Limit, cease, or prohibit sediment discard during aggregate extraction
Overall effectiveness category No evidence found (no assessment)
Number of studies: 0
Background information and definitions
'Aggregates’ is the collective term for sand, gravel and crushed rock. They are used as raw materials for the construction industry as well as for beach replenishment schemes. During aggregate extraction, the unwanted part of the sediment is discarded back into the water or onto the seabed. Consequently, changes occur to the size of sediment particles, which can alter the natural seabed and the invertebrates living on or inside it, but additionally this discarded sediment portion can also directly physically impact invertebrates, for instance through smothering (De Groot 1996). Limiting, ceasing or prohibiting the discard of sediment during aggregate extraction can potentially reduce the amount of alteration to seabed sediment properties, and also avoid smothering of invertebrates. This may facilitate recovery following cessation of activities post-extraction (Cooper 2013). Additional evidence for intervention related to sediment discard during aggregate extraction and other activities are summarised under “Threat: Energy production and mining – Remove discarded sediment material from the seabed following cessation of aggregate extraction”, and “Set limits for change in sediment particle size during rock dump”.
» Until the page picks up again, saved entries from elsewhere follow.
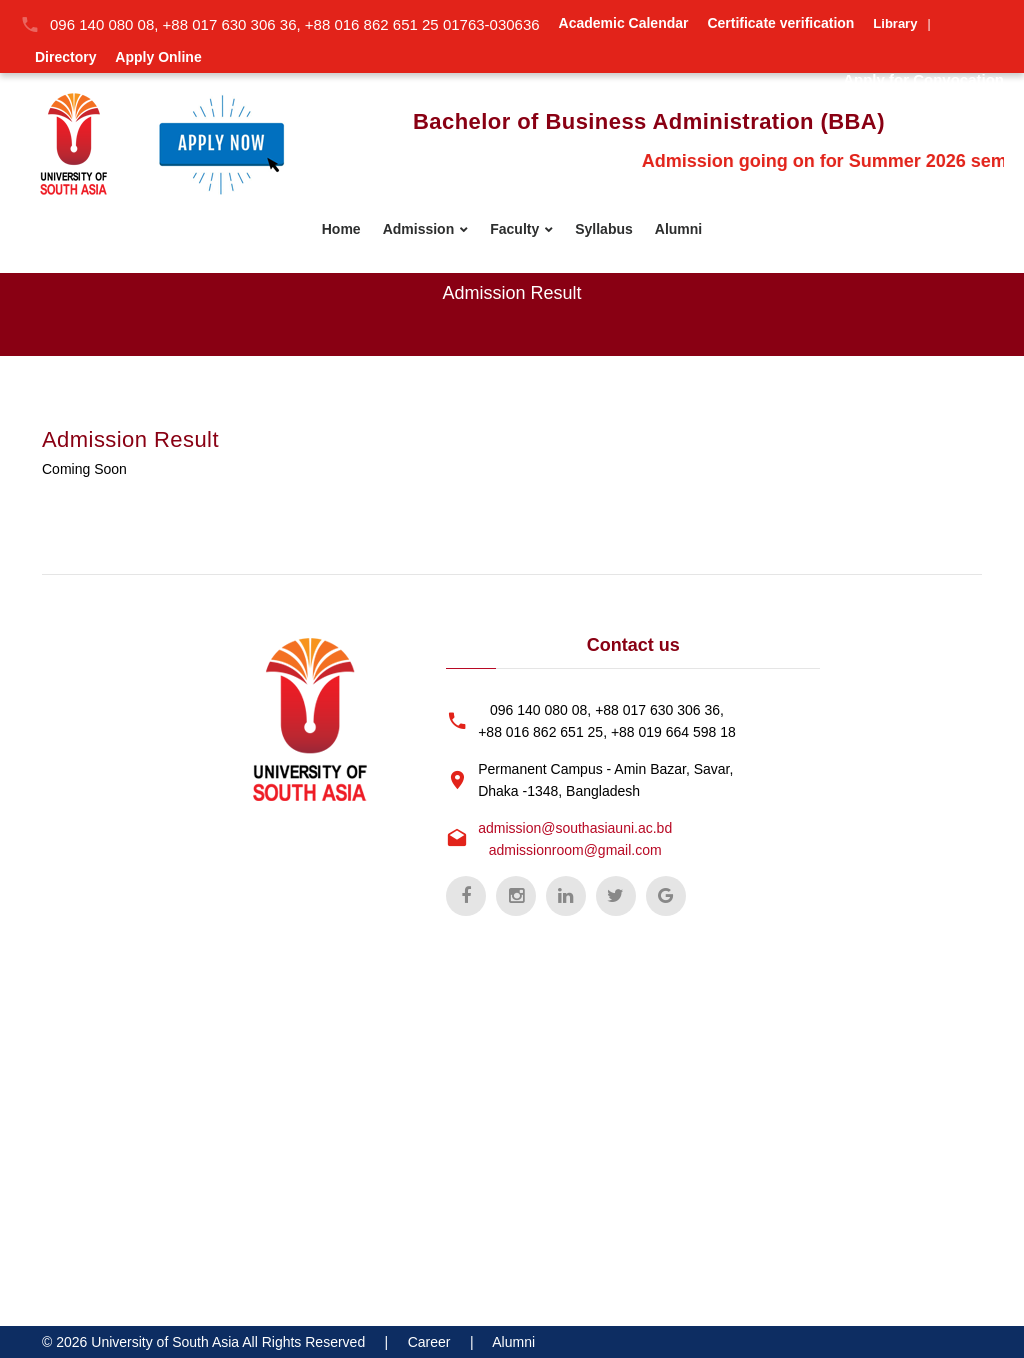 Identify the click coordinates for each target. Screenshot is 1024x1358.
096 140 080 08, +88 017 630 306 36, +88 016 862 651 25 (246, 24)
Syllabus (604, 229)
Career (429, 1342)
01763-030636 (491, 24)
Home (341, 229)
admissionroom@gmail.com (575, 850)
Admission (419, 229)
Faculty (514, 229)
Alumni (678, 229)
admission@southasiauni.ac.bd (575, 828) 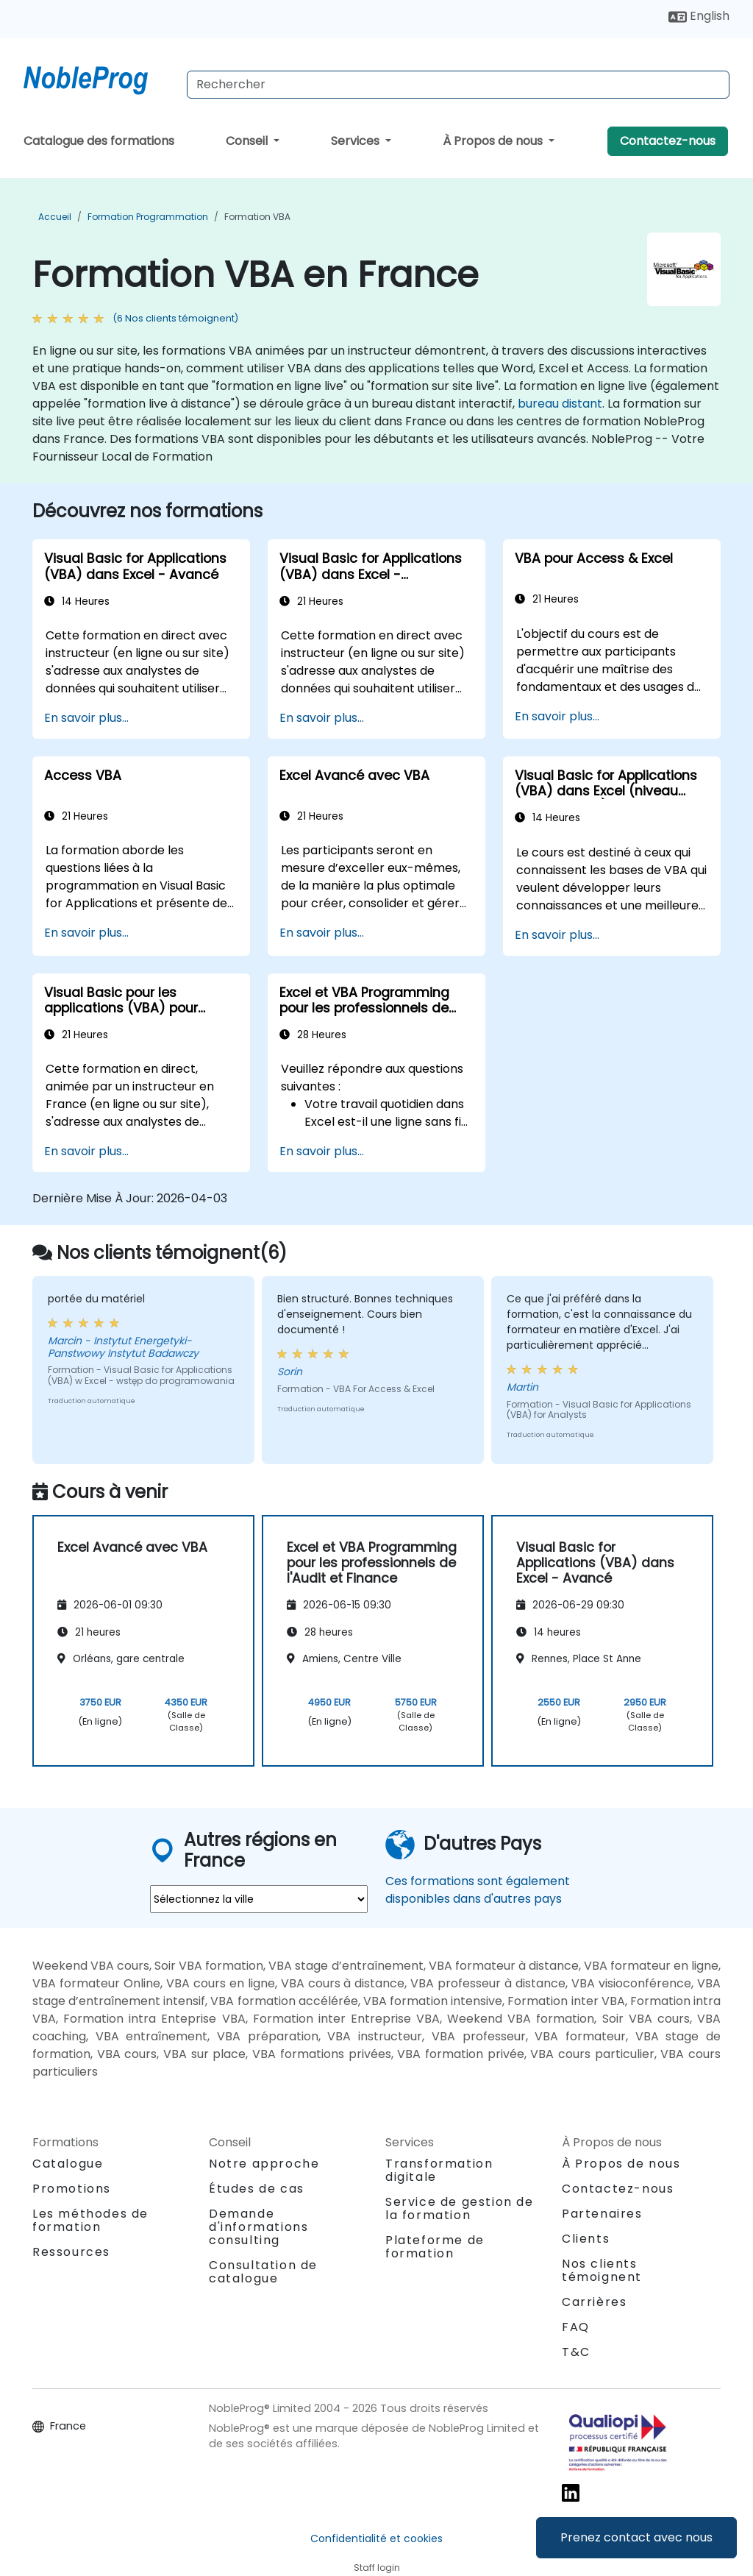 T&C (576, 2351)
Cooper K.M. (2013) Setting limits for acceptable change in sediment particle size composition: Testing a new approach to managing marine aggregate dredging. Marine Pollution Bulletin, 73, 86–97.
Cooper K., Ware S., Vanstaen K. & Barry J. (2011) Gravel seeding - A suitable technique for restoring the seabed following marine aggregate dredging? Estuarine, Coastal and Shelf Science, 91, 121–132.
De Groot S.J. (1996). The physical impact of marine aggregate extraction in the North Sea. ICES Journal of Marine Science, 53, 1051–1053.